Este proyecto busca disolver el monopolio estatal de YPFB, que ha enfrentado críticas por su corrupción y por la escasez de combustibles. La nueva ley también propone eliminar las barreras administrativas actuales, lo que podría facilitar la entrada de nuevos jugadores al mercado.

Las empresas importadoras, bajo esta ley, no necesitarán permisos previos ni trámites complicados, solo deberán inscribirse en un registro y cumplir con estándares básicos de calidad. Podrán vender directamente al público a precios establecidos por ellos mismos, sin depender de YPFB para la comercialización.

Además, el régimen impositivo se simplifica, aplicando un IVA del 3% sobre la importación y comercialización de combustibles, en lugar del 13% habitual. Esto podría ayudar a abaratar los precios de los combustibles y estimular la producción nacional.

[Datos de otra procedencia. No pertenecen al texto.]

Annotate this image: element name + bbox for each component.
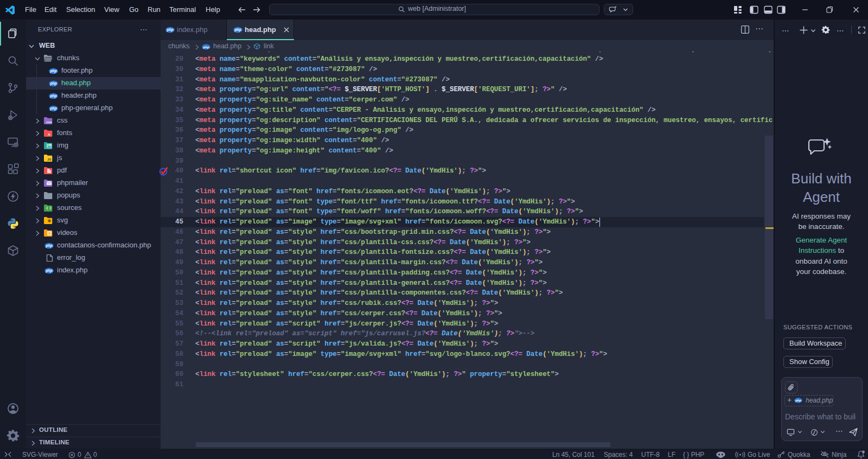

Sin embargo, el proyecto no está exento de críticas. Un aspecto cuestionado es la coexistencia de un mercado privado y la posibilidad de que YPFB continúe operando bajo precios regulados, lo que podría generar una competencia desleal. Además, la creación de una entidad estatal para verificar la calidad de los combustibles podría abrir la puerta a la corrupción.

Finalmente, el mayor desafío que enfrenta la iniciativa es de carácter constitucional, ya que la actual normativa establece que YPFB es el único responsable de la cadena productiva de hidrocarburos. Aunque existen interpretaciones que podrían permitir la participación privada en la importación, la ambigüedad del texto legal deja abierta la posibilidad de demandas de inconstitucionalidad que podrían frustrar el proyecto.

A pesar de las críticas, el espíritu del proyecto busca liberar el mercado y permitir la competencia en la importación de combustibles, lo que podría ser una solución a los problemas actuales de abastecimiento y calidad.